Start of INPUT FOR THIS TASK
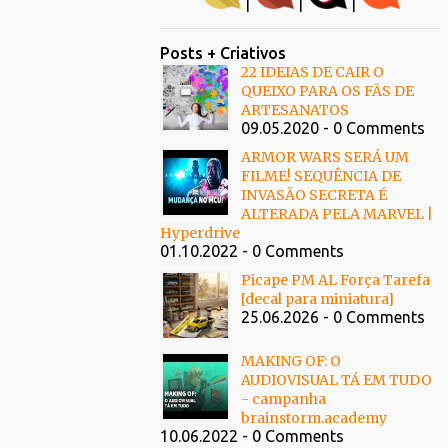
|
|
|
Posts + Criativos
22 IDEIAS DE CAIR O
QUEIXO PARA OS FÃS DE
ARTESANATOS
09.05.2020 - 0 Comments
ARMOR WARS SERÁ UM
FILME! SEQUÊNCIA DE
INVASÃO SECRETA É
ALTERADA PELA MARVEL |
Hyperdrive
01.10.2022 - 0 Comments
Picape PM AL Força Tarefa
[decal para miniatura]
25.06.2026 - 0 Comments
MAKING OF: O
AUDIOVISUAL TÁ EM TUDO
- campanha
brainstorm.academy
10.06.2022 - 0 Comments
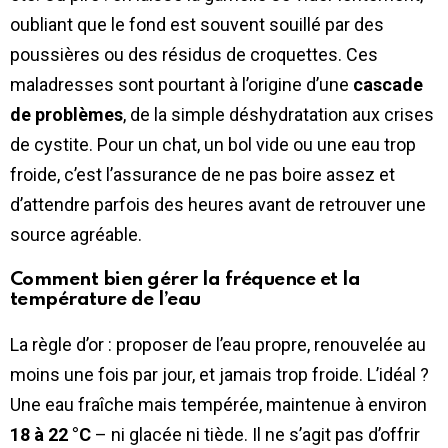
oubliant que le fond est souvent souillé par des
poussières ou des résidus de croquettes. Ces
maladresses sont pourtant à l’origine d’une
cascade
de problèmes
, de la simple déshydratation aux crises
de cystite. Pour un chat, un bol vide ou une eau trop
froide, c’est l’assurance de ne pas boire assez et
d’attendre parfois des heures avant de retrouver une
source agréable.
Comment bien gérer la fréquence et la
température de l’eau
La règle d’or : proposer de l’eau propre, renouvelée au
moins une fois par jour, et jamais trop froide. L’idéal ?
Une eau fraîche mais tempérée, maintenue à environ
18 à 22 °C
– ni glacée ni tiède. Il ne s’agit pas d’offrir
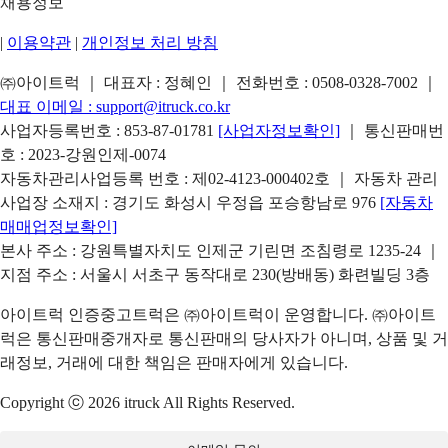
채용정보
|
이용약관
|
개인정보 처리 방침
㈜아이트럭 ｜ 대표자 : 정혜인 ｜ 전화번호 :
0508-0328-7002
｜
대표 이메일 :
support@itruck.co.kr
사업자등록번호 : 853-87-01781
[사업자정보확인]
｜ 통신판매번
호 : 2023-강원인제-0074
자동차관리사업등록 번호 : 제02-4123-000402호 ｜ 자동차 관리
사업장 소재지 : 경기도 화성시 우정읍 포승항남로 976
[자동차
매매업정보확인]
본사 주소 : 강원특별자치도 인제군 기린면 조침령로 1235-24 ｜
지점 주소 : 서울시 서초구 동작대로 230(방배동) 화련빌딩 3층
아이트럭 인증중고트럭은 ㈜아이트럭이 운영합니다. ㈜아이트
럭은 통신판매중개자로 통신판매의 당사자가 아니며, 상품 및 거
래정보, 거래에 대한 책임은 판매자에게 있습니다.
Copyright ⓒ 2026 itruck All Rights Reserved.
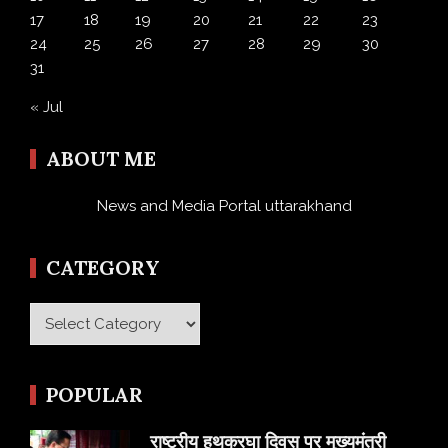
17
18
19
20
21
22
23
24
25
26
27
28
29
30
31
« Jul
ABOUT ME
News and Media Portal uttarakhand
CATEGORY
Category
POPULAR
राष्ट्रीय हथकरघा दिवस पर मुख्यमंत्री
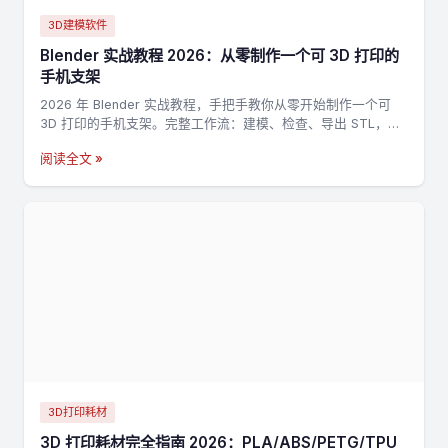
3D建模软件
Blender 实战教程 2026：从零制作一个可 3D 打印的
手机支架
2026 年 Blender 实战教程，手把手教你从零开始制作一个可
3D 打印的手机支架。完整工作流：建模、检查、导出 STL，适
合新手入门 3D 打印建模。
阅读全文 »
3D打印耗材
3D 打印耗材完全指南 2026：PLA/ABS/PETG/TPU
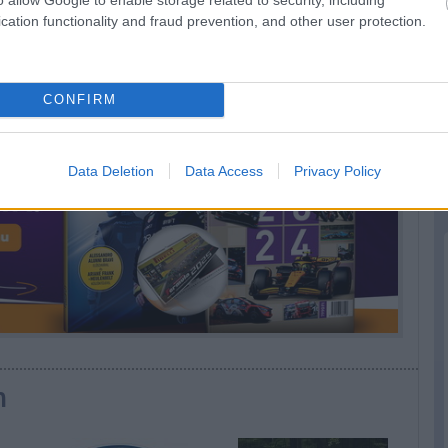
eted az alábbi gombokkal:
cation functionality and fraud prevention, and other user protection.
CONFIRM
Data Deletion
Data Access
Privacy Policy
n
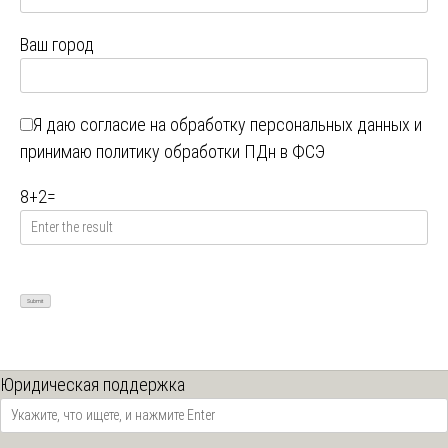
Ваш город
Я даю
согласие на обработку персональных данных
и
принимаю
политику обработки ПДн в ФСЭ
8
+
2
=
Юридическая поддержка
End of INPUT FOR THIS TASK
Start of INPUT FOR THIS TASK
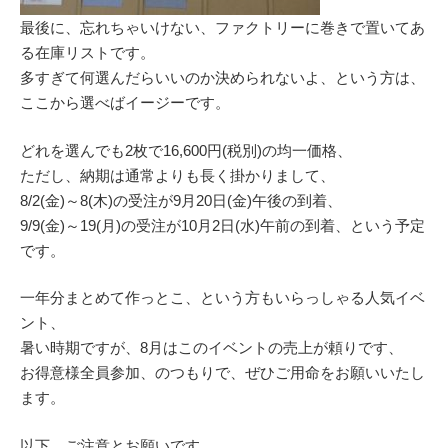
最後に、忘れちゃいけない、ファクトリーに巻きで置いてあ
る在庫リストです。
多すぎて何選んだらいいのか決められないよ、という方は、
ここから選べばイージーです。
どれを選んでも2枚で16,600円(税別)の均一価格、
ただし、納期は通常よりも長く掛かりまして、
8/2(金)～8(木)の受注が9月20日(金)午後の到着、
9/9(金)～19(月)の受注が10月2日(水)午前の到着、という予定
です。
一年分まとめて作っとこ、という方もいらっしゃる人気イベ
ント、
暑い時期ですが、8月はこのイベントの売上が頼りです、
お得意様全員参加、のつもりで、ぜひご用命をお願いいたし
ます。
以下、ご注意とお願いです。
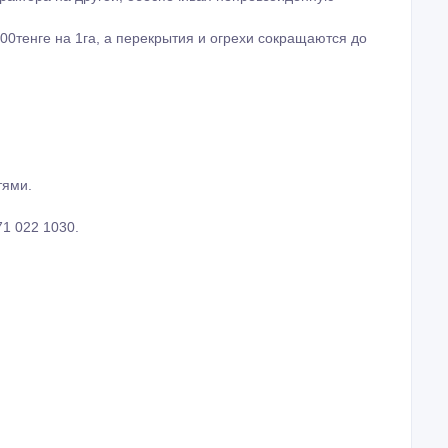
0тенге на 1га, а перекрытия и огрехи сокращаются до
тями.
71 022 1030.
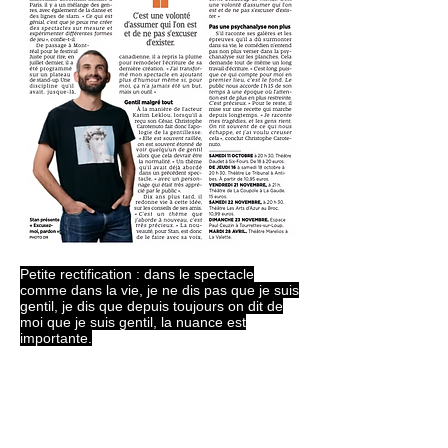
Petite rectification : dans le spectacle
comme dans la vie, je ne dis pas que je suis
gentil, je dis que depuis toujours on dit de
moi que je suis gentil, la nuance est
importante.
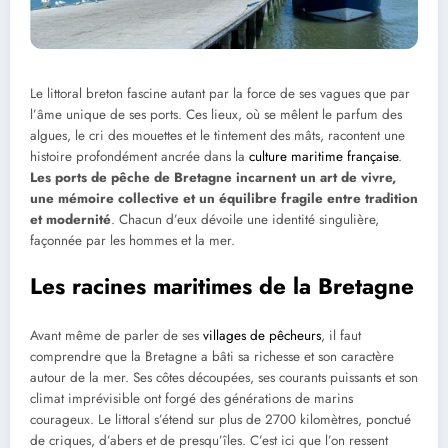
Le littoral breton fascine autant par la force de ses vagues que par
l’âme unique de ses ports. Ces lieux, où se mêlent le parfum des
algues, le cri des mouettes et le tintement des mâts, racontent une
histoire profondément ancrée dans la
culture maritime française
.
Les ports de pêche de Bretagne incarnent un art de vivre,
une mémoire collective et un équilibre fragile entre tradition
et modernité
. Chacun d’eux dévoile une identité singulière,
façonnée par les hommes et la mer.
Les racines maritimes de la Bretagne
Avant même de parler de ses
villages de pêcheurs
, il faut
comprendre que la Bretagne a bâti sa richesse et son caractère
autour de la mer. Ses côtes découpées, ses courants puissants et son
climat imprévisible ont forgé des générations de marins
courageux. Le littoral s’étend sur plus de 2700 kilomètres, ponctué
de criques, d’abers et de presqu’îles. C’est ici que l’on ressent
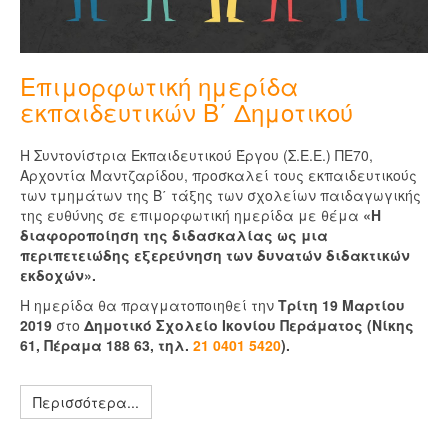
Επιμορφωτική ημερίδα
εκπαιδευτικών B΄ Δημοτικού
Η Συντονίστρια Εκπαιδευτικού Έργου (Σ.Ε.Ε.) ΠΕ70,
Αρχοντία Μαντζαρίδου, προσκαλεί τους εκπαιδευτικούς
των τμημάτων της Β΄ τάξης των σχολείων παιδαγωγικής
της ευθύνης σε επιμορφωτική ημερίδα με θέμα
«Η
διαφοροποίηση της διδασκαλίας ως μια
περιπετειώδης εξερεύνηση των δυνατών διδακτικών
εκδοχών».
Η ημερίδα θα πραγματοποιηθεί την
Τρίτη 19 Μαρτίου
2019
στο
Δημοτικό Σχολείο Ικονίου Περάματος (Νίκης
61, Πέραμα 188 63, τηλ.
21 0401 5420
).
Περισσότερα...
End of INPUT FOR THIS TASK
All that is wanted is a faithful reproduction of the line above with "εκπαιδευτικών B΄ Δημοτικού", the line with "Περισσότερα...", and every line in between.

# SOLUTION TO THE PROBLEM:
εκπαιδευτικών B΄ Δημοτικού
Η Συντονίστρια Εκπαιδευτικού Έργου (Σ.Ε.Ε.) ΠΕ70,
Αρχοντία Μαντζαρίδου, προσκαλεί τους εκπαιδευτικούς
των τμημάτων της Β΄ τάξης των σχολείων παιδαγωγικής
της ευθύνης σε επιμορφωτική ημερίδα με θέμα
«Η
διαφοροποίηση της διδασκαλίας ως μια
περιπετειώδης εξερεύνηση των δυνατών διδακτικών
εκδοχών».
Η ημερίδα θα πραγματοποιηθεί την
Τρίτη 19 Μαρτίου
2019
στο
Δημοτικό Σχολείο Ικονίου Περάματος (Νίκης
61, Πέραμα 188 63, τηλ.
21 0401 5420
).
Περισσότερα...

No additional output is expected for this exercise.